Para ser justo, nem tantas pessoas conhecem. O fracasso em pagar alguns credores no prazo não faz parte de muitos livros de história, admite Hickey, um professor da Wayne State College, em Nebraska. E os estreitos lapsos do passado não se comparam ao tipo de turbulência que Lew prevê que possa ocorrer nos dias atuais se o Tesouro não puder mais tomar dinheiro suficiente para pagar o que deve a todos os tipos de credores, de investidores estrangeiros de bônus aos pensionistas da Previdência Social. Se isso é um furacão financeiro, o atraso nas contas do Tesouro em 1979 não passou de uma lufada de ar frio.

Os republicanos conservadores do Tea Party que querem impedir o financiamento da nova lei da saúde proposta por Barack Obama não foram os primeiros a usar o teto da dívida como moeda de troca. Ao longo dos anos, parlamentares democratas e republicanos também o fizeram por razões estratégicas. Em 1979, foram os parlamentares que decidiram atrelar uma emenda ao projeto prevendo forte equilíbrio orçamentário. Eles finalmente recuaram um dia antes da data em que os cheques aos pensionistas da Previdência deveriam estar sendo postados. O tumulto contribuiu para que o Tesouro fracassasse em honrar US$ 122 milhões de um vencimento de T-bills, tidas como um dos investimentos mais seguros do mundo.

Naqueles meses de abril e maio, alguns investidores esperaram mais de uma semana para receber.

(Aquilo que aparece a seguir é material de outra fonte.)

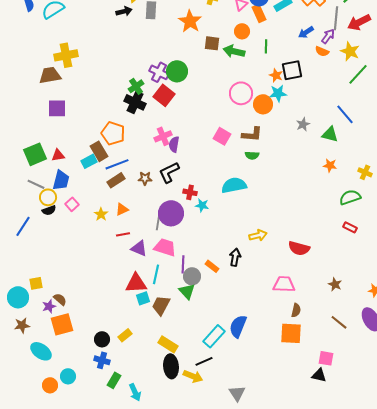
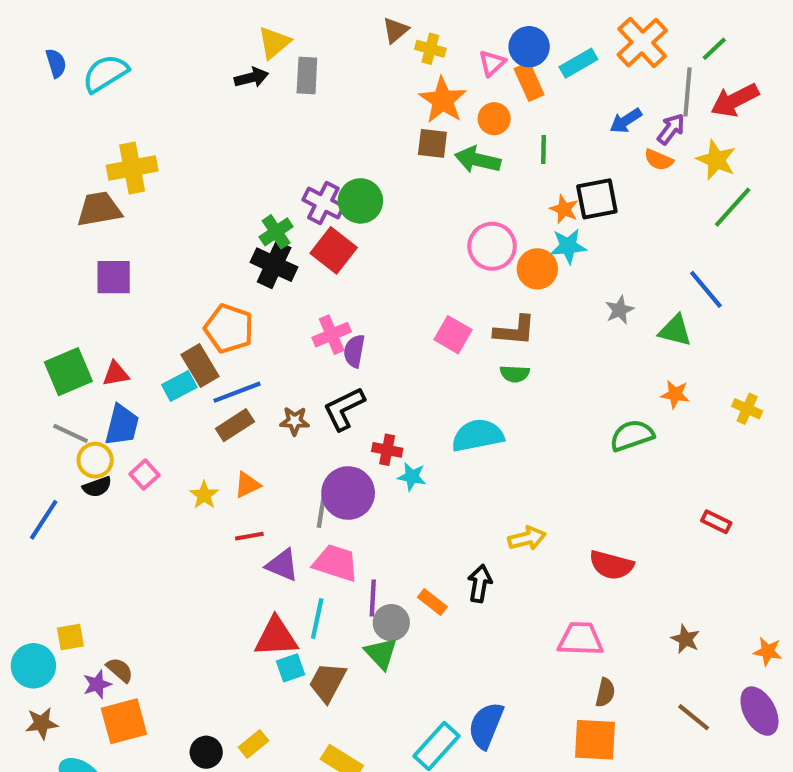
orange star: (190, 21) -> (443, 100), moved
green semicircle: (350, 197) -> (632, 435), moved

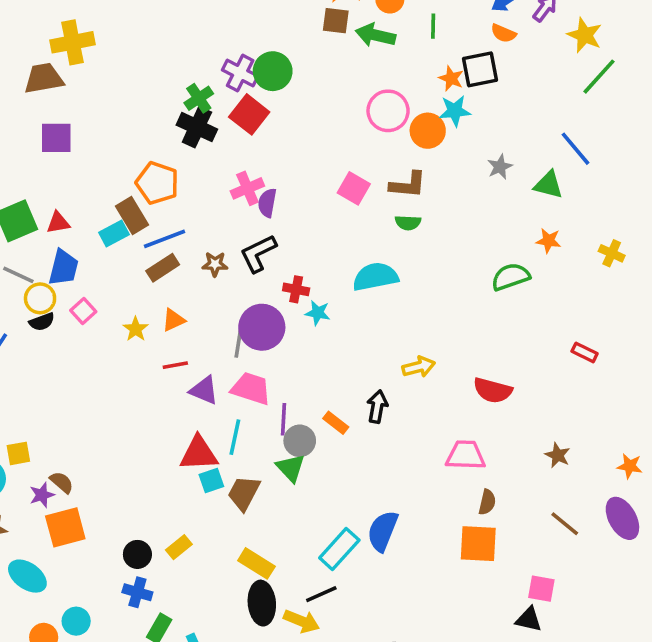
orange semicircle: (659, 160) -> (503, 33), moved

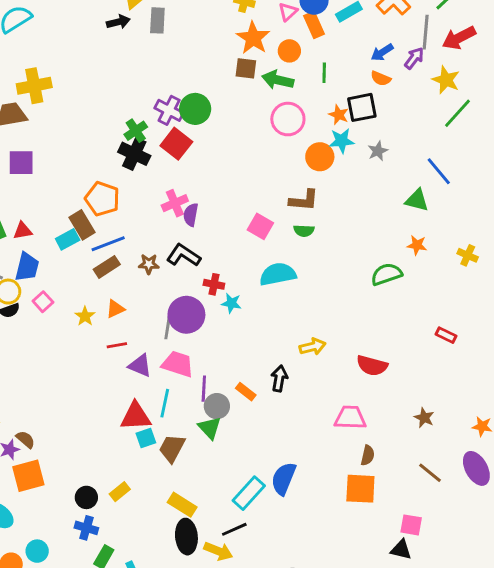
pink circle: (388, 111) -> (288, 119), moved
gray star: (500, 167) -> (378, 151), moved
pink square: (354, 188) -> (260, 226), moved
black L-shape: (258, 253) -> (184, 255), turned 60

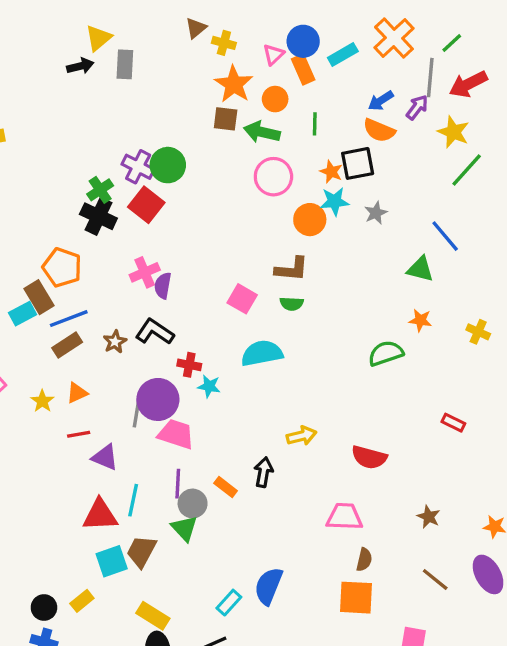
orange semicircle: (381, 78) -> (379, 130), size x1.4
brown star: (149, 264) -> (115, 342), turned -30
pink trapezoid: (178, 364) -> (176, 434), moved
cyan square: (146, 438) -> (112, 561), moved, size x1.4
cyan rectangle: (249, 493) -> (229, 603), size x0.7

O Tesouro culpou problemas com seus novos equipamentos de processamento de dados. O sistema, disseram as autoridades, ficou sob stress quando a crescente popularidade das T-bills colidiu com o aumento de última hora no teto da dívida autorizado pelo Congresso. Os investidores chamaram isso de default e processaram o governo pelo pagamento de juros referente ao atraso. O Tesouro, por sua vez, chamou o episódio de “atraso”.

A maioria dos americanos, no entanto, nem percebeu o que houve. O mercado de bônus, contudo, percebeu. O juro das T-bills subiu 0,6%, um aumento que adicionou US$ 12 bilhões ao custo da dívida federal, de acordo com um estudo de 1989 publicado pelo jornal The Financial Review, sob o título “O dia em que os Estados Unidos deram default nas T-Bills”.

Para o economista Donald Marron, do Urban Institute, que já integrou o Conselho de Assessores Econômicos de Obama, o episódio de 1979 certamente conta como um default. “A história nos diz que algumas vezes erros acontecem”, disse Marron. Quando o Congresso deixa o Tesouro à espera por um aumento no teto de seu endividamento, alerta, “a proteção contra erros fica cada vez menor”.